Left alone, Françoise sat waiting patiently on a stone bench in front of the dung-pit which took up a third of the farmyard. She stared blankly at a group of hens warming their feet as they pecked over the low, wide layer of manure which was emitting a slight blue haze in the cool air. Half an hour later when Jean reappeared, finishing off a slice of bread and butter, she was still there. He sat down beside her and as the cow was restless, flicking herself with her tail and lowing, he said at last:

‘It's annoying that the cowman hasn't come back yet.’

The girl shrugged her shoulders. She was not in any hurry. Then, after a fresh silence:

‘Well, Corporal, everyone calls you just Jean. Is that your only name?’

‘No, of course not. I'm Jean Macquart.’

‘And you don't come from these parts?’

‘No, I'm from Provence, a town called Plassans.’

She had looked up at him to examine him more closely, surprised that anyone could have come from such a faraway place.

‘Eighteen months ago, after Solferino,’ he went on, ‘I got my discharge and came back from Italy and a pal persuaded me to come up here.

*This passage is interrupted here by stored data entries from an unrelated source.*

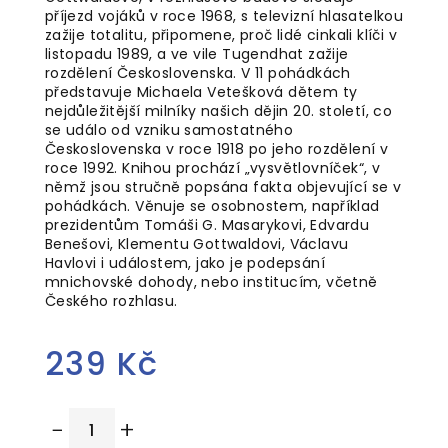
příjezd vojáků v roce 1968, s televizní hlasatelkou
zažije totalitu, připomene, proč lidé cinkali klíči v
listopadu 1989, a ve vile Tugendhat zažije
rozdělení Československa. V 11 pohádkách
představuje Michaela Vetešková dětem ty
nejdůležitější milníky našich dějin 20. století, co
se událo od vzniku samostatného
Československa v roce 1918 po jeho rozdělení v
roce 1992. Knihou prochází „vysvětlovníček“, v
němž jsou stručně popsána fakta objevující se v
pohádkách. Věnuje se osobnostem, například
prezidentům Tomáši G. Masarykovi, Edvardu
Benešovi, Klementu Gottwaldovi, Václavu
Havlovi i událostem, jako je podepsání
mnichovské dohody, nebo institucím, včetně
Českého rozhlasu.
239 Kč
Měrná
−
+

And then I got fed up with being a carpenter and, what with one thing and another, I stayed on at the farm.’

‘I see,’ she said without further comment, still watching him with her large dark eyes. But at that moment, Coliche, who was becoming frantic, gave an extra long despairing ‘moo’ and a hoarse panting could be heard behind the closed cowshed door.

‘Good God!’ exclaimed Jean. ‘Old Caesar's heard her… Hark at him talking away in there. Oh, he knows what's what, you can't bring any cow into the yard without him smelling her and knowing what he's got to do!’

He stopped short.

‘You know, the cowman must have stayed behind with Monsieur Hourdequin. If you like, I'll get the bull out for you. The two of us could manage together.’

‘Yes, that's an idea,’ said Françoise, standing up.

As he was opening the door, he asked her:

‘How about Coliche? Do we need to tie her up?’

‘Tie her up? Goodness no, it's not worth it! She's ready and no mistake, she won't budge an inch!’

When the door was opened, they saw two rows of cows each side of the central passageway, the whole thirty of them, some lying on their litters, others munching beetroot from their trough; and in his corner, one of the bulls, a black and white Friesian, stood straining his head forward, expectantly.

As soon as he was untied, Caesar came slowly out. But suddenly he halted, as though surprised at finding himself in the open air and in broad daylight, and for a minute he stood stock-still, tense, nervously twitching his tail, his outstretched neck swelling as he sniffed the air.